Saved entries
[Start of section]

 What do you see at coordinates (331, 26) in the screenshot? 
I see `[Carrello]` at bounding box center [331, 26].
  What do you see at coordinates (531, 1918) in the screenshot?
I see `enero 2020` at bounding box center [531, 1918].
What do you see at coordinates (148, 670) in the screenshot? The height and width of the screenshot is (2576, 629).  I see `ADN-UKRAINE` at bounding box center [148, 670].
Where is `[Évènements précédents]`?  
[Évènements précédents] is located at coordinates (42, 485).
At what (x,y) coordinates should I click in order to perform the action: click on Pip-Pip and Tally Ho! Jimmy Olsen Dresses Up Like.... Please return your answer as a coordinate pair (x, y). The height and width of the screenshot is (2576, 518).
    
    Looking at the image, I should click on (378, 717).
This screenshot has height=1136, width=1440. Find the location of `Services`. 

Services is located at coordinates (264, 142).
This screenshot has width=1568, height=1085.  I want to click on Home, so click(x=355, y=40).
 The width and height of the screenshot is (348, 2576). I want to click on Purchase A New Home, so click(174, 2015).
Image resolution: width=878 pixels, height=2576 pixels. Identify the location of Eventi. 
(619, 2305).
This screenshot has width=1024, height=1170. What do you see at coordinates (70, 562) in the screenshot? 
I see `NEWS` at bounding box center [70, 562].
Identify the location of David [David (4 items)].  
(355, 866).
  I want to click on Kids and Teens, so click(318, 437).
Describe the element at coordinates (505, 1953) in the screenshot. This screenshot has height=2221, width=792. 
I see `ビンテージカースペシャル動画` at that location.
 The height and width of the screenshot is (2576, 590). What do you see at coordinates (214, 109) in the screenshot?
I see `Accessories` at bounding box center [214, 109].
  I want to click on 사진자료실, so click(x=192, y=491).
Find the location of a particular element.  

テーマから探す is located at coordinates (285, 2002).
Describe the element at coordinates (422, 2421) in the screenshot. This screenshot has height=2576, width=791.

[End of section]

• Problem to solve
Transcribe the data in full, keeping every character.

• Solution for this problem
 What do you see at coordinates (331, 26) in the screenshot? 
I see `[Carrello]` at bounding box center [331, 26].
  What do you see at coordinates (531, 1918) in the screenshot?
I see `enero 2020` at bounding box center [531, 1918].
What do you see at coordinates (148, 670) in the screenshot? The height and width of the screenshot is (2576, 629).  I see `ADN-UKRAINE` at bounding box center [148, 670].
Where is `[Évènements précédents]`?  
[Évènements précédents] is located at coordinates (42, 485).
At what (x,y) coordinates should I click in order to perform the action: click on Pip-Pip and Tally Ho! Jimmy Olsen Dresses Up Like.... Please return your answer as a coordinate pair (x, y). The height and width of the screenshot is (2576, 518).
    
    Looking at the image, I should click on (378, 717).
This screenshot has height=1136, width=1440. Find the location of `Services`. 

Services is located at coordinates (264, 142).
This screenshot has width=1568, height=1085.  I want to click on Home, so click(x=355, y=40).
 The width and height of the screenshot is (348, 2576). I want to click on Purchase A New Home, so click(174, 2015).
Image resolution: width=878 pixels, height=2576 pixels. Identify the location of Eventi. 
(619, 2305).
This screenshot has width=1024, height=1170. What do you see at coordinates (70, 562) in the screenshot? 
I see `NEWS` at bounding box center [70, 562].
Identify the location of David [David (4 items)].  
(355, 866).
  I want to click on Kids and Teens, so click(318, 437).
Describe the element at coordinates (505, 1953) in the screenshot. This screenshot has height=2221, width=792. 
I see `ビンテージカースペシャル動画` at that location.
 The height and width of the screenshot is (2576, 590). What do you see at coordinates (214, 109) in the screenshot?
I see `Accessories` at bounding box center [214, 109].
  I want to click on 사진자료실, so click(x=192, y=491).
Find the location of a particular element.  

テーマから探す is located at coordinates (285, 2002).
Describe the element at coordinates (422, 2421) in the screenshot. This screenshot has height=2576, width=791.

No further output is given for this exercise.